Cyrus ergattert einen Studienplatz und verdient sich nebenbei ein wenig Geld mit Patientensimulationen an einem Krankenhaus. Tatsache ist jedoch, dass er vor allem Alkohol und Drogen konsumiert und fast schon besessen davon ist, zumindest seinem Leben einen Sinn zu geben. Er schreibt Gedichte, träumt davon, ein Buch zu schreiben …
Als Cyrus den Hinweis auf ein ungewöhnliches Kunstprojekt im Brooklyn Museum erhält, macht er sich mit seinem Freund Zee auf den Weg nach New York – wo sein Leben komplett auf den Kopf gestellt wird. Intensiv, packend und oft überraschend erzählt der Autor sowohl von Leben und Trauer, Migration und Glauben und – nicht zuletzt – von Liebe und Kunst. Sehr lesenswert!

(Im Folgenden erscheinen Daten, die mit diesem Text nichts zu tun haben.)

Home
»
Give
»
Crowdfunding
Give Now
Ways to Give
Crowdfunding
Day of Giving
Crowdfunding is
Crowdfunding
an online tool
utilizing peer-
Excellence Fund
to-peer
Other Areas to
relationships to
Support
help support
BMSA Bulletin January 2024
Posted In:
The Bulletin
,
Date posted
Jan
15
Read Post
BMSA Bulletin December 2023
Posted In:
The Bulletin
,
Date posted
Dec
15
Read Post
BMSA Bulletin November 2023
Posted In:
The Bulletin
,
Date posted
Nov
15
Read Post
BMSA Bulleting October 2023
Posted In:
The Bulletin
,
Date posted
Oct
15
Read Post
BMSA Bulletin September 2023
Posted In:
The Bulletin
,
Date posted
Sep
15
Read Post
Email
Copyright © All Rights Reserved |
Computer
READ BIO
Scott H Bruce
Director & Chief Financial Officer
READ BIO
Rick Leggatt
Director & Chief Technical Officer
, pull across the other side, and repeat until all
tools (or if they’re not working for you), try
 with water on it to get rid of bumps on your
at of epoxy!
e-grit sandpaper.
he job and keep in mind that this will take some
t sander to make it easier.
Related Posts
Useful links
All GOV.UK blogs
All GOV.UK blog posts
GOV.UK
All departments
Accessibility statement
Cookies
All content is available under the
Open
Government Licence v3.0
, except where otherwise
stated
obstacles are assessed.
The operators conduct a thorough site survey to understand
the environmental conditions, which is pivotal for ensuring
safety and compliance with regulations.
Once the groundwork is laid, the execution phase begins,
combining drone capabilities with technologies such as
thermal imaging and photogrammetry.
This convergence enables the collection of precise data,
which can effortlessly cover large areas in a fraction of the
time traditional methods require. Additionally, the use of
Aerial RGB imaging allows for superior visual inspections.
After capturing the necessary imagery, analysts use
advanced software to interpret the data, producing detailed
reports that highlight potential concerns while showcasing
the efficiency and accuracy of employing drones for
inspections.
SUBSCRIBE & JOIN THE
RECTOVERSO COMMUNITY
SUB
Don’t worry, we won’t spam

Suhrkamp 2025 / Geb. / 90 Seiten / 20 € Eine Empfehlung von Lukas Becker
„Weiter nach Osten“ ist ein leiser, dabei kraftvoller Roman über zwei Menschen, die sich begegnen – irgendwo zwischen Fremde, Flucht und der flirrenden Bewegung einer Reise, die keiner von beiden ganz versteht. An Bord der Transsibirischen Eisenbahn treffen sich Aljoscha, ein junger russischer Zwangsrekrut mit dem festen Willen zu desertieren, und Hélène, eine Französin, unterwegs in einem Land, das ihr fremd ist, aus Gründen, die sie nicht teilt.
Sie sprechen nicht dieselbe Sprache. Und doch entsteht in den schmalen Gängen zwischen Schlafwagen und Nachtlicht etwas wie Verstehen – eine vorsichtige Nähe, eine wortlose Übereinkunft. Hélène nimmt Aljoscha mit in ihr Abteil, in ihre Geschichte, vielleicht auch in ihre Einsamkeit. Was daraus wird, bleibt offen: Flucht? Vertrauen? Oder nur ein Augenblick der Menschlichkeit inmitten der Ungewissheit?
Maylis de Kerangal erzählt mit großer Sensibilität – knapp, aber nie kalt, zart, aber nie sentimental. Sie verdichtet Landschaft, Atmosphäre und Zeit zu einer Bewegung, die mehr innere als äußere Strecke zurücklegt. Die Weite Russlands, das Rattern des Zuges, die flüchtigen Begegnungen im Transitraum: All das wird zum Spiegel innerer Zustände, zur Kulisse einer Verbindung, die zugleich zufällig und unvermeidlich wirkt.